Assignment - Produce a verbatim copy of the lines from the one holding "ENGLISH GOALS" through the last line of the listing, and nothing else.

━━━━━━━━

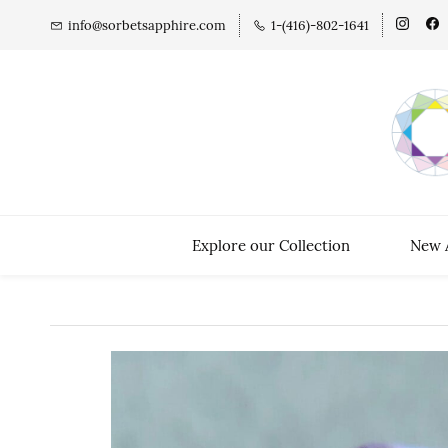
info@sorbetsapphire.com
1-(416)-802-1641
Explore our Collection
New A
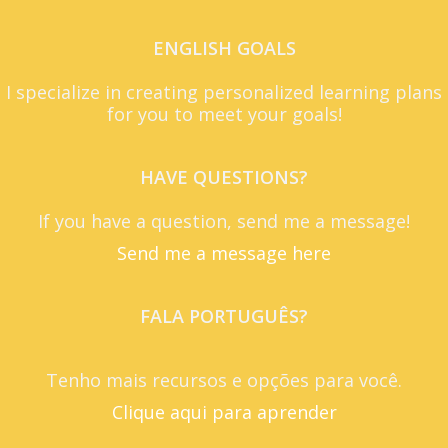
ENGLISH GOALS
I specialize in creating personalized learning plans
for you to meet your goals!
HAVE QUESTIONS?
If you have a question, send me a message!
Send me a message here
FALA PORTUGUÊS?
Tenho mais recursos e opções para você.
Clique aqui para aprender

━━━━━━━━

Problem solution -
ENGLISH GOALS
I specialize in creating personalized learning plans
for you to meet your goals!
HAVE QUESTIONS?
If you have a question, send me a message!
Send me a message here
FALA PORTUGUÊS?
Tenho mais recursos e opções para você.
Clique aqui para aprender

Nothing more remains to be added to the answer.